== WHAT NEEDS TO BE DONE ==
Scan the records below for the word "with". Copy each line where it appears.

== MATERIAL FOR THIS EXERCISE ==
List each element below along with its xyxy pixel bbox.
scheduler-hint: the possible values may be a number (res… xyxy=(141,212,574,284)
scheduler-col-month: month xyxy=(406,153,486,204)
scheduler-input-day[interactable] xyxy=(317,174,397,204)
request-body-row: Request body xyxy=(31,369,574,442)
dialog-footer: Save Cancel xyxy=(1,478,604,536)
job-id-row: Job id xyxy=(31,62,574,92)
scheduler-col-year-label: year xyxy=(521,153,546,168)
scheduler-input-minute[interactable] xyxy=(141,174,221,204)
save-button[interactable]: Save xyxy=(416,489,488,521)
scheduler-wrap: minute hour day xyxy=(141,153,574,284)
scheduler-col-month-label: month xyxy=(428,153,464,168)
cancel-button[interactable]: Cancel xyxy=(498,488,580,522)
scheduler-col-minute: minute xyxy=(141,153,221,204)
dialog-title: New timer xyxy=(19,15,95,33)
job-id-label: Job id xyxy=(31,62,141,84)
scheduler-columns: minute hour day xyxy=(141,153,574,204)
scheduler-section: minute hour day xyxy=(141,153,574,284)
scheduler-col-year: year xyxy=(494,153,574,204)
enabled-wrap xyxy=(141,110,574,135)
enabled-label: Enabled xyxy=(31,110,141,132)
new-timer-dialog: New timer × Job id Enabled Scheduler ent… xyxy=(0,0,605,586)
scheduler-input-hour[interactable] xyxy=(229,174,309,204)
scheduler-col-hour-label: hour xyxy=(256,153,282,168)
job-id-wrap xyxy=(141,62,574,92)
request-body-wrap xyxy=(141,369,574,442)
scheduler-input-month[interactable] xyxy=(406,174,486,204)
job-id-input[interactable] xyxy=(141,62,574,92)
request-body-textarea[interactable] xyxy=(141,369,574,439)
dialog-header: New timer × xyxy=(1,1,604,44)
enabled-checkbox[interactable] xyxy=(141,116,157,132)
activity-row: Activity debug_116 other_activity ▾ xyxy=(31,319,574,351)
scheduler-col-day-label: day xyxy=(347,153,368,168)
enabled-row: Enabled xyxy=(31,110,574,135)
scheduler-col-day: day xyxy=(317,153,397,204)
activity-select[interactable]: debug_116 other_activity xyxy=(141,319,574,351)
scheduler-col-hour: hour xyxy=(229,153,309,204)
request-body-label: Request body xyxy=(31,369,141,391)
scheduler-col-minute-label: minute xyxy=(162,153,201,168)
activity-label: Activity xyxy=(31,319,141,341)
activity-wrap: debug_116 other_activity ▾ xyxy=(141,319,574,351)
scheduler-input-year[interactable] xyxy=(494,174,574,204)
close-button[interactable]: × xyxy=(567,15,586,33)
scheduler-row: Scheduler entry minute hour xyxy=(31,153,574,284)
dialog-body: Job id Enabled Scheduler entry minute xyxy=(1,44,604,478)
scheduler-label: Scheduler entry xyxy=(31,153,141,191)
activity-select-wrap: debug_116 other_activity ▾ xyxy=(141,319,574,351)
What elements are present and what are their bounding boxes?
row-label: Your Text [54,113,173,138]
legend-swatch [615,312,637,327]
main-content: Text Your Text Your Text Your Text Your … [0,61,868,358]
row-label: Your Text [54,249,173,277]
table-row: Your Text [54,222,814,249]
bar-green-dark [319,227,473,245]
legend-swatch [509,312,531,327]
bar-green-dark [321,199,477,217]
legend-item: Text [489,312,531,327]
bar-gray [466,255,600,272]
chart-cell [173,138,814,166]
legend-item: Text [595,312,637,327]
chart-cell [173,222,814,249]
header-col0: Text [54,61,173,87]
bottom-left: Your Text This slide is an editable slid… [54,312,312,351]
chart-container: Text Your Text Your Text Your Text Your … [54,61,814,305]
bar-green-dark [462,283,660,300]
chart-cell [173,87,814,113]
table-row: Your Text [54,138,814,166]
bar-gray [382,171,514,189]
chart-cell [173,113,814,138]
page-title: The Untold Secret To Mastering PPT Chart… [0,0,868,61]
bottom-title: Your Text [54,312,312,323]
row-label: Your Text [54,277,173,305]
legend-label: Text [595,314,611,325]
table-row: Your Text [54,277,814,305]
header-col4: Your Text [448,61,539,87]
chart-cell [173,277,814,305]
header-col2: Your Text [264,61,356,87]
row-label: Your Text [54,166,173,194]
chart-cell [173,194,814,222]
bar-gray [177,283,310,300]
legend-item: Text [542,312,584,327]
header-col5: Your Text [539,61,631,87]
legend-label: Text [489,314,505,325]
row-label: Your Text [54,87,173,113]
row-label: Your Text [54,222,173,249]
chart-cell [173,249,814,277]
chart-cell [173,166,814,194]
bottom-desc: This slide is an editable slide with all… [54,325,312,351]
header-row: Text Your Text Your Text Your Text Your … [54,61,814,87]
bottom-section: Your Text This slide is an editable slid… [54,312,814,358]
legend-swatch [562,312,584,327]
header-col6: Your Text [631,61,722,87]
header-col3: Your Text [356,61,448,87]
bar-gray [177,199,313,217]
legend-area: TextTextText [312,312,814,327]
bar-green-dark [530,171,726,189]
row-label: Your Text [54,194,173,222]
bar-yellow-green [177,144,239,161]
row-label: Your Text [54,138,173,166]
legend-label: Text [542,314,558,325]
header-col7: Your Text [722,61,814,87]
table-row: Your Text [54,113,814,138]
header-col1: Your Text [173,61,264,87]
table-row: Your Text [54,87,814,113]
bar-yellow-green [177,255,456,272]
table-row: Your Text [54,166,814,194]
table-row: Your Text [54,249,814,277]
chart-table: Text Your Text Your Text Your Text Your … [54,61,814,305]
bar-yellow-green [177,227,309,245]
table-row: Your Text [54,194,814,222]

== FINISHED EXERCISE ==
List each element below along with its xyxy pixel bbox.
bottom-desc: This slide is an editable slide with all… [54,325,312,351]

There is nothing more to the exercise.